Attic is developed in the Python programming language in association with implementations of Cython and C.
Its features include:

De-duplication/non-redundant backup
Encryption of data
Backup on remote hosts
Backup with Mount as file systems
Backup validation, verification and restore

Attic installation: To install Attic, Python 3.2 or later is required.
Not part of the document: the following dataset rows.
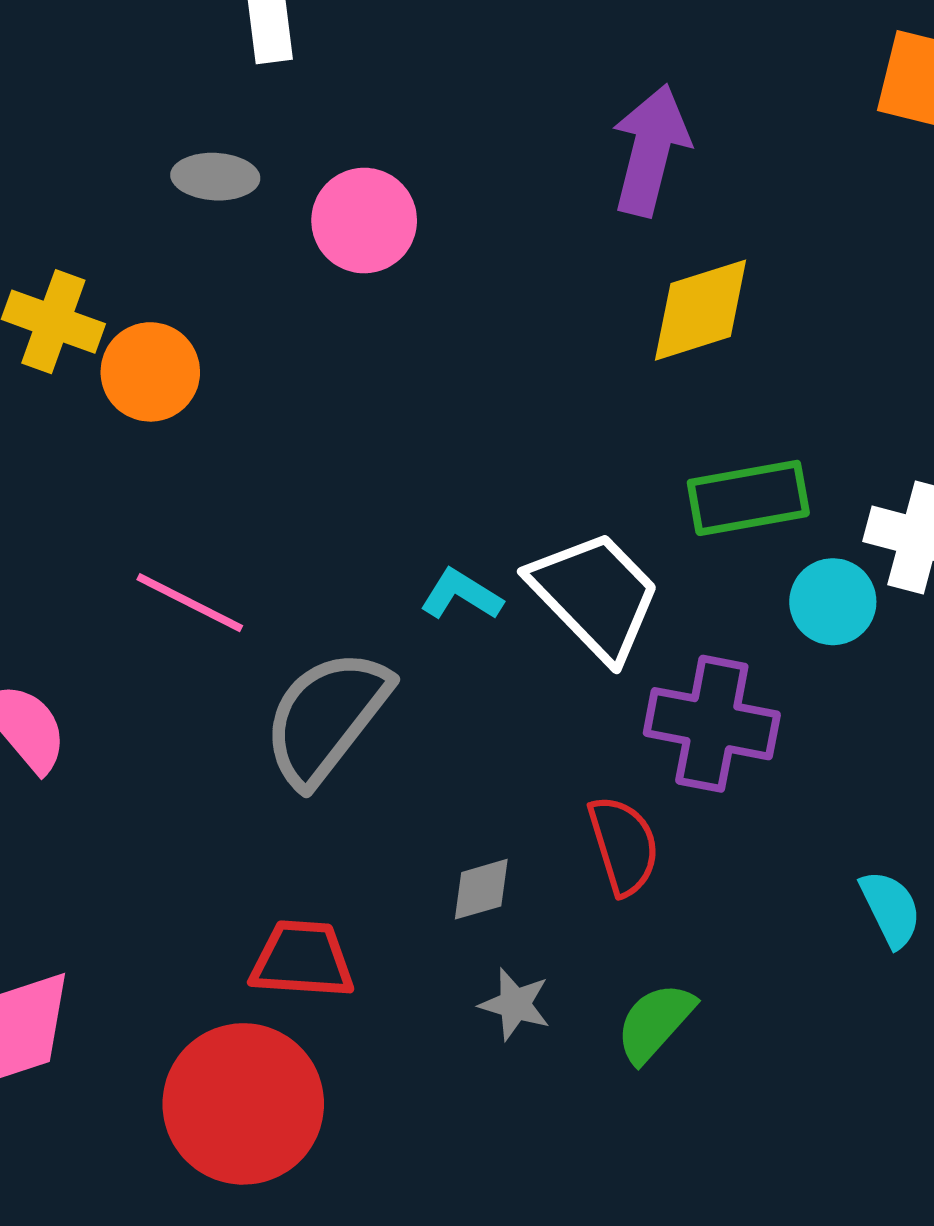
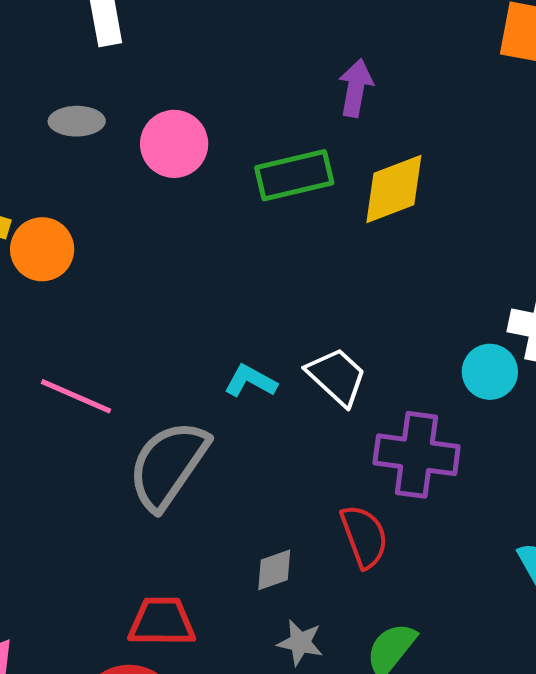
purple arrow: (650, 150) -> (356, 88), size x0.7
green rectangle: (748, 498) -> (294, 175), moved
white trapezoid: (595, 595) -> (337, 377), size x0.7

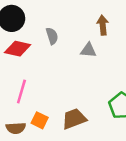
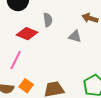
brown arrow: (103, 25) -> (90, 18), turned -77
red diamond: (18, 49) -> (27, 34), moved

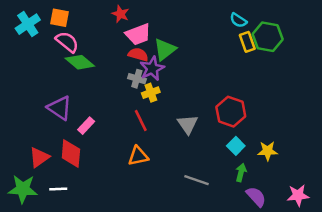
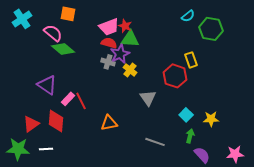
red star: (120, 14) -> (125, 26), moved
orange square: (60, 18) -> (68, 14), moved
cyan semicircle: (238, 20) -> (188, 16), turned -72
yellow rectangle: (247, 42) -> (191, 60), moved
green triangle: (165, 49) -> (130, 39), turned 42
yellow cross: (151, 93) -> (130, 70), moved, turned -32
red hexagon: (231, 112) -> (175, 76), moved
red line: (141, 121) -> (81, 101), moved

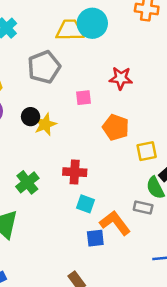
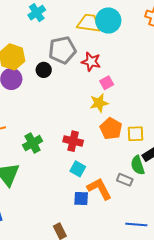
red star: (121, 78) -> (91, 62), moved
pink square: (83, 98) -> (107, 83), moved, turned -32
black circle: (31, 117) -> (44, 70), moved
yellow star: (45, 124) -> (99, 103), moved
orange pentagon: (116, 127) -> (111, 129), moved

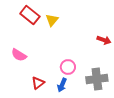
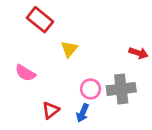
yellow triangle: (52, 20) -> (69, 49), moved
gray cross: (97, 79) -> (121, 89), moved

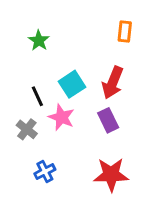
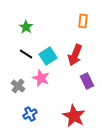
black line: (37, 96) -> (26, 54), moved, turned -32
purple rectangle: (108, 120) -> (87, 81), moved
red star: (111, 175) -> (74, 116), turned 30

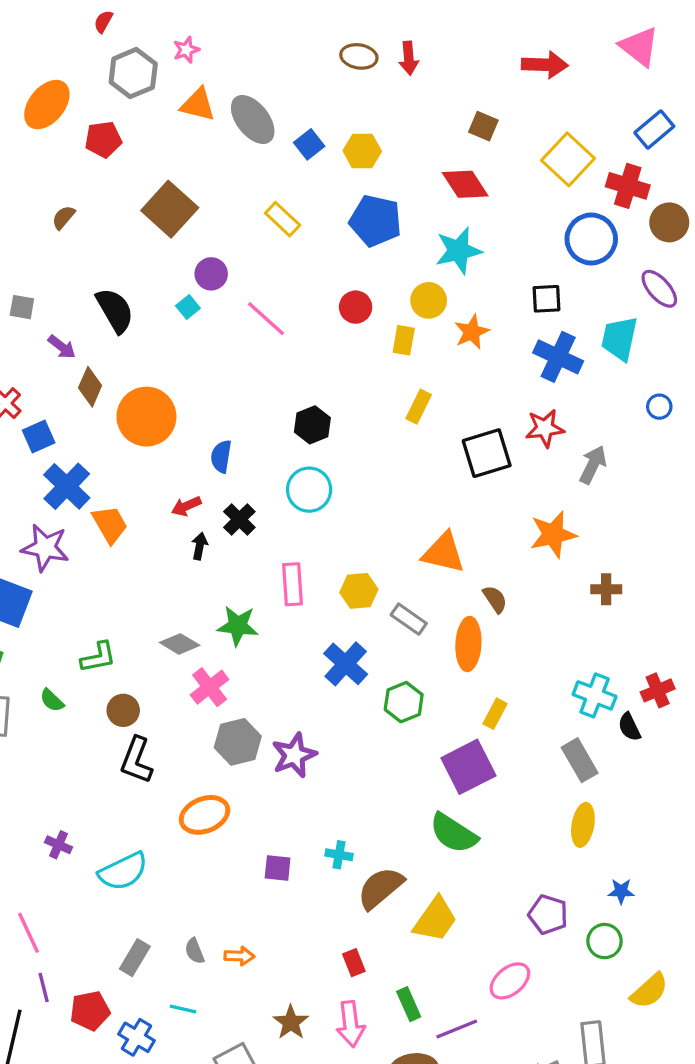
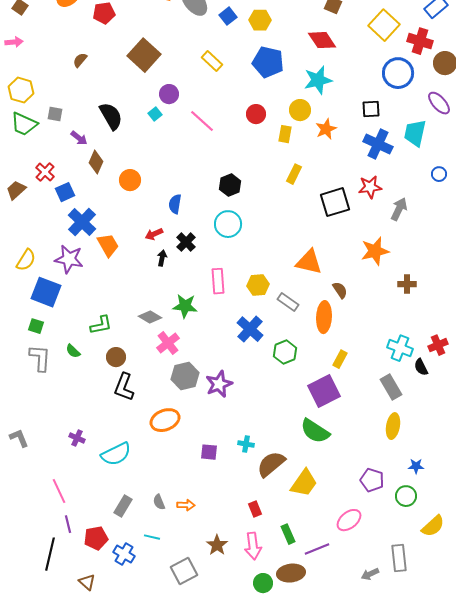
orange circle: (146, 417) -> (130, 180), size x0.6

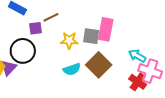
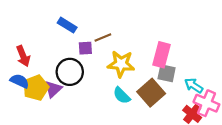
gray square: (91, 36) -> (167, 73), moved
yellow star: (69, 40) -> (121, 64), size x1.4
cyan semicircle: (72, 69) -> (122, 95), turned 60

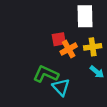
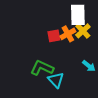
yellow cross: (93, 47) -> (83, 31), moved, turned -35
orange cross: (69, 49) -> (68, 34), moved

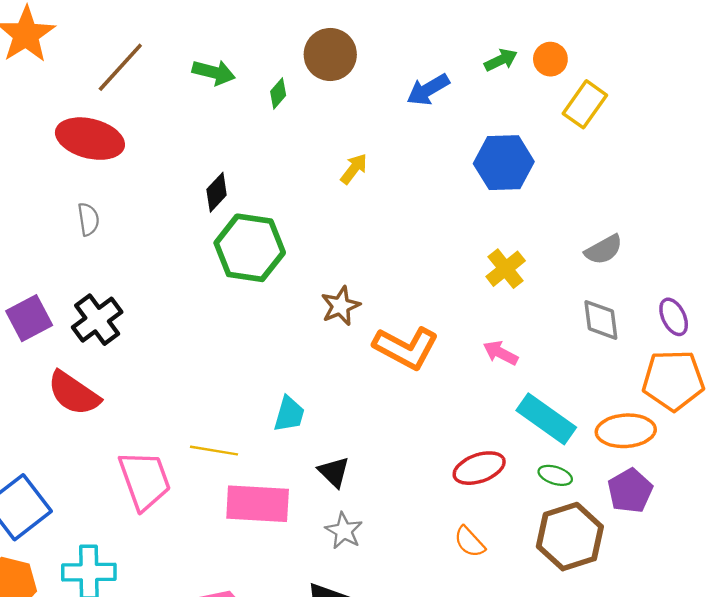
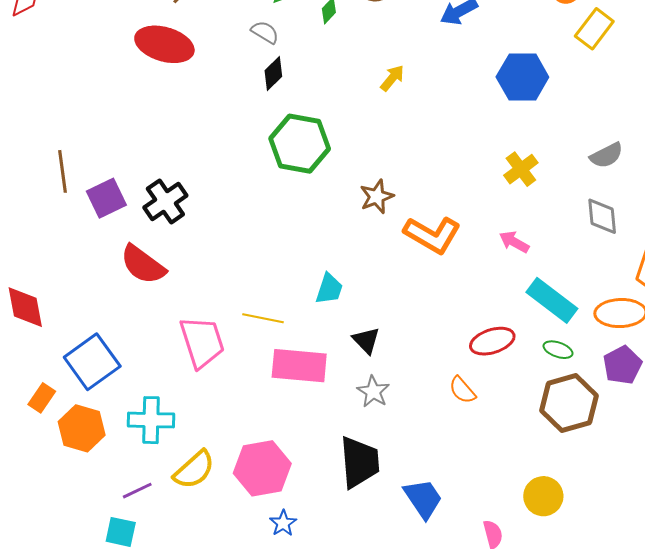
black diamond: (217, 192) -> (273, 74), moved
gray semicircle: (88, 219) -> (265, 32), moved, turned -52
orange semicircle: (470, 542) -> (462, 390), moved

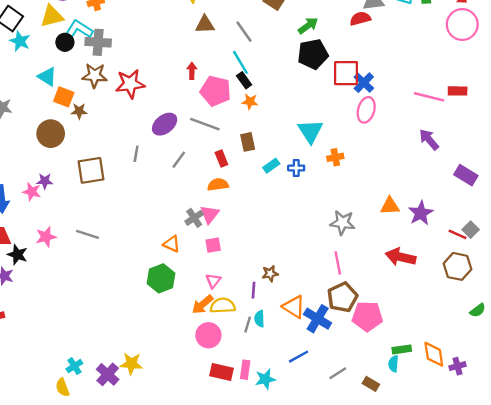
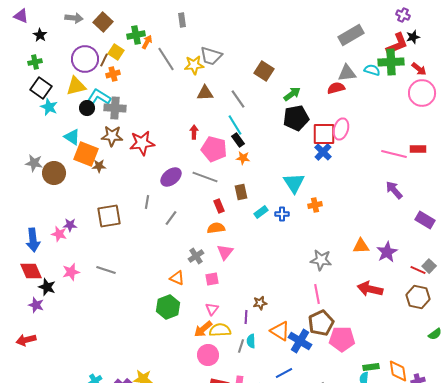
blue cross: (364, 83) -> (323, 152), moved
orange square: (64, 97) -> (86, 154), size x1.4
pink ellipse: (366, 110) -> (341, 129), moved
brown circle: (51, 134) -> (54, 173), moved
gray line: (179, 160) -> (171, 218), moved
pink triangle: (210, 214) -> (225, 252), moved

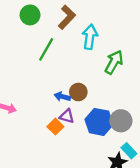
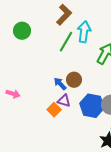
green circle: (30, 15) -> (22, 31), moved
green line: (46, 49) -> (66, 42), moved
blue arrow: (62, 97) -> (60, 84), turned 32

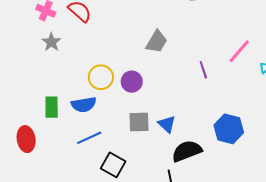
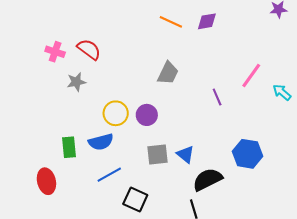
gray star: (51, 42) -> (76, 82), moved, turned 30

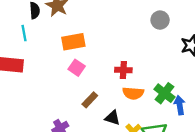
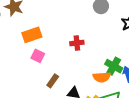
red cross: (123, 70) -> (77, 43), moved
orange semicircle: (133, 93) -> (102, 77), moved

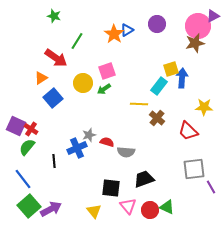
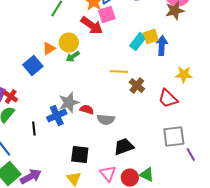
red arrow: (56, 58) -> (92, 26), moved
pink square: (107, 71) -> (107, 14), moved
orange triangle: (41, 78) -> (49, 48), moved
yellow circle: (83, 83) -> (69, 42), moved
cyan rectangle: (159, 86) -> (138, 42), moved
green arrow: (104, 89) -> (73, 56), moved
gray star: (89, 135) -> (69, 102), size x1.5
black square: (111, 188) -> (80, 154), moved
To install Attic using Pip, use the following command:

$ pip3 install Attic

To install from source tarballs, use the following code:

$ curl -O https://pypi.python.org/packages/source/A/Attic/Attic-0.16.tar.gz
$ tar -xvzf Attic-0.16.tar.gz
$ cd Attic-0.16
$ python setup.py install

To install from git, use the following commands:

$ git clone https://www.github.com/jborg/attic.git
$ cd attic
$ python setup.py install

Creating the repository: First of all, a new backup repository is initialised, as follows:

$ attic init /MyDirectory/my-repository.attic
After initializing, the creation of repository is done
$ attic create /MyDirectory /my-repository.attic::SundayEvening ~/MyDocuments
$ attic create --stats / MyDirectory /my-repository.attic::MondayEvening ~/ MyDocuments
Archive name: MondayEvening
Archive fingerprint: 178a5e3f9b0e792e91ce98673b0f4bfe45213d 9248cb7879f3fbf3a8e679808a
Start time: Mon Jul 27 12:00:10 2015
End time: Mon Jul 27 12:00:10 2015
Number of files: 1000
Original size Compressed size Deduplicated size
This archive: 97.36 MB 66.28 MB 298.17 kB
All archives: 82.12 MB 80.42 MB 38.29 MB

Another example of code for initialising the backup repository and creating a backup archive is shown below:

$ attic init /MyUSBDrive/MyBackUp.attic
$ attic create -v / MyUSBDrive / MyBackUp.attic::documents ~/AllDocuments

Restore the MondayEvening archive, as follows:

$ attic extract /MyDirectory/ MyBackup.attic::MondayEvening

Recover disk space by manually deleting the MondayEvening archive, using the following command:

$ attic delete / MyDirectory /MyBackup.attic:: MondayEvening

Initialise and create a remote repository, as follows:

$ attic init user@hostname:mybackuprepo.attic

OR

$ attic init user@hostname:repository.attic

OR

$ attic init ssh://user@hostname:port/repository.attic

In case Attic cannot be installed on a remote host, the latter can be used for storing the repository by using mount with the remote file system using sshfs, as shown below:

$ sshfs username@hostname:/PathToDirectory/ /tmp/MountLocation
$ attic init /tmp/ MountLocation /repository.attic
$ fusermount -u /tmp/ MountLocation

Encrypt a remote repository, using the following command:

$ attic init --encryption=passphrase user@remotehostname:backuprepository.attic

Create a backup in the root filesystem named YYYY-MM-DD-MySystem, using the command shown below:

NAME= `date +%Y-%m-%d`- MySystem 
$ attic create /MyDirectory/MyRepository.attic::$NAME / --do-not-cross-mountpoints

Extract an entire archive, as follows:

$ attic extract /MyDirectory/MyRepository::MyDataFiles

Extract an entire archive and list files while processing, using the command given below:

$ attic extract -v /MyDirectory/MyRepository::my-files

Extract the src directory using the following command:

$ attic extract /MyDirectory/MyRepository::my-files home/USERNAME/src

To extract the src directory but exclude object files, use the following command:

$ attic extract /MyDirectory/MyRepository::my-files home/USERNAME/src --exclude *.o

Repository pruning: The repository is pruned to remove archives that do not match any of the mentioned preservation or storage options. Pruning is used to keep specific historic backups. For example, -d 2 refers to keeping the last two days backup.